Before attaching the chandelier to the ceiling surface, it is necessary to connect the power wires provided in it to the power system of the house. Before connecting the chandelier, it is imperative to de-energize the home wiring and make sure that there is no voltage using the indicator.

The rules for connecting a chandelier to the mains are as follows:

  • In the presence of a single-gang switch, the ceiling wiring under the chandelier usually consists of two or three wires - phase, zero, and optionally a ground wire. The presence of a ground wire often depends on the time the house was built - in Soviet time such a wire was provided extremely rarely.
  • It is necessary to determine the purpose of each wire, both among the ceiling and among those available in the chandelier. The phase wire is usually hidden in black, brown or red insulation, the neutral wire is in blue, and the ground wire is in yellow-green.

  • Regardless of the presence of colored or other markings on the wires in the ceiling, they should be tested with an indicator screwdriver. To do this, you need to turn on the power supply for a while. You should alternately touch the bare part of the wires and fix the indicator indicator. The lit indicator will point to the phase wire, if the indicator does not light up, then the wire is zero.

Advice! Do not forget to press the light on switch on the switch before checking the wires with an indicator.

  • Wires of the same type are connected through the terminals, and if there is a “no pair” wire (grounding), it is isolated and pushed aside. After that, you can continue to further mount the chandelier to the ceiling.
  • A two-gang switch assumes the presence of two-phase wires in the ceiling (see). Their connection is carried out, respectively, to the phase wires of the chandelier of the 1st and 2nd groups (if any).
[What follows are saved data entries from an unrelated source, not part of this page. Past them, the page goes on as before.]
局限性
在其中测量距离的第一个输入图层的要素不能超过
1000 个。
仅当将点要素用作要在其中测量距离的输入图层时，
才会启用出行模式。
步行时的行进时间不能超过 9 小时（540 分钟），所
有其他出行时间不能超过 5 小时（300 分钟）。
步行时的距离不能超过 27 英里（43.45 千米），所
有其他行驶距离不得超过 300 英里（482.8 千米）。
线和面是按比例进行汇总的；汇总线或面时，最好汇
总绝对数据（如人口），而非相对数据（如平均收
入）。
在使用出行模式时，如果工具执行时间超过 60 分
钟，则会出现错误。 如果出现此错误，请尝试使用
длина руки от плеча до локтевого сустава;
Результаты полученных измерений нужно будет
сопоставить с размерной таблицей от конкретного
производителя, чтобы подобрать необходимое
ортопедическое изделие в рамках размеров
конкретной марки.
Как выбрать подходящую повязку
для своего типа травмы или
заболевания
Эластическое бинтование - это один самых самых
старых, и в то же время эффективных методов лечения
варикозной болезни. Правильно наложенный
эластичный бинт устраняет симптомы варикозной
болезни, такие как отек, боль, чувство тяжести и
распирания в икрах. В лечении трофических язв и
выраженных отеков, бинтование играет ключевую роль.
Zero and ground wire are connected in the same way as in the first case.

Fixing the chandelier to the mounting plate

You can do this in the following way:

  1. Closing decorative element chandeliers are attached to the bar and their connecting holes are compared.
  2. Screw decorative nuts into the holes, thereby attaching the lighting fixture to the ceiling completely.
  3. Mount lamps, shades and other decorative elements in their original place.
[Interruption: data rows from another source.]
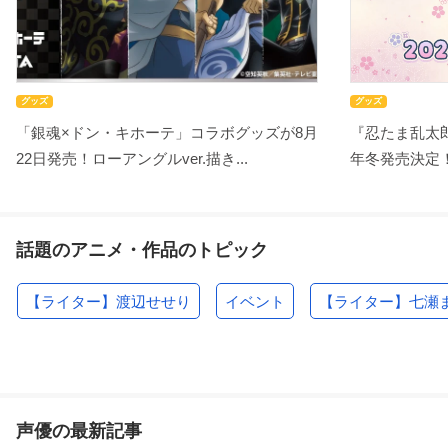
グッズ
グッズ
「銀魂×ドン・キホーテ」コラボグッズが8月
『忍たま乱太郎
22日発売！ローアングルver.描き...
年冬発売決定！
話題のアニメ・作品のトピック
【ライター】渡辺せせり
イベント
【ライター】七瀬
声優の最新記事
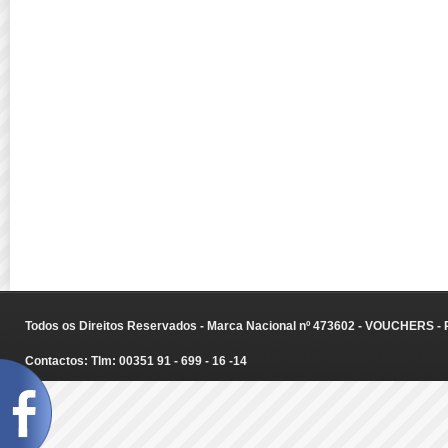
Todos os Direitos Reservados - Marca Nacional nº 473602 - VOUCHERS - Ru
Contactos: Tlm: 00351 91 - 699 - 16 -14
Fixing the chandelier to the ceiling surface in this way can be considered finished.

Fixing a chandelier with a ceiling hook

Such a fixture for a ceiling chandelier, like a hook, is often installed at the stage of building a house, and if you have one, you should check it for strength. Checking the hook is to try to tear it off. To do this, you can pull or hang a load for it, comparable in mass or exceeding the weight of the chandelier, and let it hang for a while.

If the hook is fixed "tightly", you can mount the chandelier to the concrete ceiling.
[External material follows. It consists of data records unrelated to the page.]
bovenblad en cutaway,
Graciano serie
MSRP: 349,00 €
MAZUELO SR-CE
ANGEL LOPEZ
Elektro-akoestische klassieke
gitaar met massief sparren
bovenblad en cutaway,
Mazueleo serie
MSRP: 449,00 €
If it fell out or is simply not provided for on the ceiling, you will need to mount it yourself:

  1. Drill a hole under it.
  2. Prepare and screw a metal anchor into the hole. It must be selected with such a diameter that it fits snugly against the walls of the hole during the screwing process.
  3. For installation in a wooden ceiling, you can use a self-tapping hook.
  4. When mounting the chandelier on a plasterboard ceiling, the hook must be attached to the ceiling. Distance between main and plasterboard ceiling overcome by means of a canopy on the hook of the chain, equal to the length of the gap between the ceilings. It is to the chain that the ceiling chandelier is attached later.

Advice! The metal hook must be carefully insulated for safety reasons.

We can assume that we figured out how the chandeliers are fastened various types. We hope that our instructions turned out to be understandable, and with an eye on it, you will be able to install the chandelier with your own hands without any problems.

For those who have not fully understood all the intricacies of the installation process, we recommend that you familiarize yourself with the video presented on our portal - how to fix the chandelier to the ceiling.